Non lo avrebbe fatto per l’amicizia che mi ha sempre dimostrato. Farina: Cossiga non mi ha certamente usato per diffondere falsità  post mortem su Moro

di Renato Farina

L'articolo che Italia Oggi di martedi 20 ha pubblicato sul mio libro «Cossiga mi ha detto» è importante: spezza l'omertà che lo ha finora circondato, entrando nel merito dei contenuti, che in alcune pagine sono tremendi, e talvolta profetici. Sulla profezia ne cito una sola: è incredibile come, nel luglio del 2008, Cossiga vedesse in Maroni il pericolo prossimo per il governo Berlusconi insieme ad indagini «di Milano e di Napoli». Ma le profezie, anche quelle azzeccate, non possono essergli imputate come menzogne, al massimo sono indovinate o no (e lui ci azzecca), invece il racconto di fatti dei quali è stato testimone diretto, sì. E Italia Oggi lo fa.

Piero Laporta, autore dell'accusa, è studioso di fatti di terrorismo tra i più preparati, ed è uomo retto, incapace di annacquare il suo vino per opportunismi vari. A partire dalle sue convinzioni forti, direi marmoree, giudica che Cossiga abbia riferito bugie sul caso Moro (Laporta ci vede la mano sovietica e una qualche complicità omissiva di Cossiga), sull'assassinio di Giorgiana Masi nonché sul patto tra Moro e i palestinesi (per il presidente emerito equivaleva a una immunità sul territorio italiano per i fedayn; per Laporta solo a un sostegno politico).

Su tutte queste vicende io non voglio né posso mettermi a fare da arbitro tra i due, come un perito del Tribunale della Storia: non ho la patente. Di alcune cose sono però certo, e queste riguardano la sfera più intima che ci sia, quella dell'amicizia. Sulla base di questa sicurezza affettiva, e percependo il dolore intenso, fisico e insieme come una strozza all'anima, che Cossiga mi trasmetteva parlandomi di Moro, posso dire che non mi ha ingannato, né usato per diffondere post-mortem delle falsità.
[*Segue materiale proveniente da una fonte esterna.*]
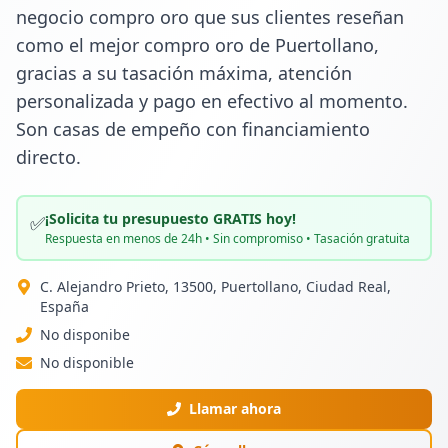
negocio compro oro que sus clientes reseñan 
como el mejor compro oro de Puertollano, 
gracias a su tasación máxima, atención 
personalizada y pago en efectivo al momento. 
Son casas de empeño con financiamiento 
directo.
¡Solicita tu presupuesto GRATIS hoy!
✅
Respuesta en menos de 24h • Sin compromiso • Tasación gratuita
C. Alejandro Prieto, 13500, Puertollano, Ciudad Real,
España
No disponibe
No disponible
Llamar ahora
Per questo ritengo che il vino dell'amico Laporta sia, a proposito dei sentimenti di Cossiga, invecchiato male e diventato dopo tanti anni aceto. Cossiga è un uomo che ha stracciato la tessera di giornalista quando fui radiato (ora la sentenza è stata annullata definitivamente dalla Cassazione). Mi fece chiamare dai suoi carabinieri di scorta poco prima di morire (non parlava più al telefono) per ringraziarmi dei miei messaggi e per domandare il nome di mia moglie. Sono prove (e le sento come carezze di un padre moribondo) del fatto che non mi ha usato come un pupazzo tonto… Perché allora, a un certo punto, improvvisamente, dopo aver lodato il libro,Cossiga si è chiuso nel silenzio? Ipotesi ne ho, nessuna però che c'entri con l'inganno.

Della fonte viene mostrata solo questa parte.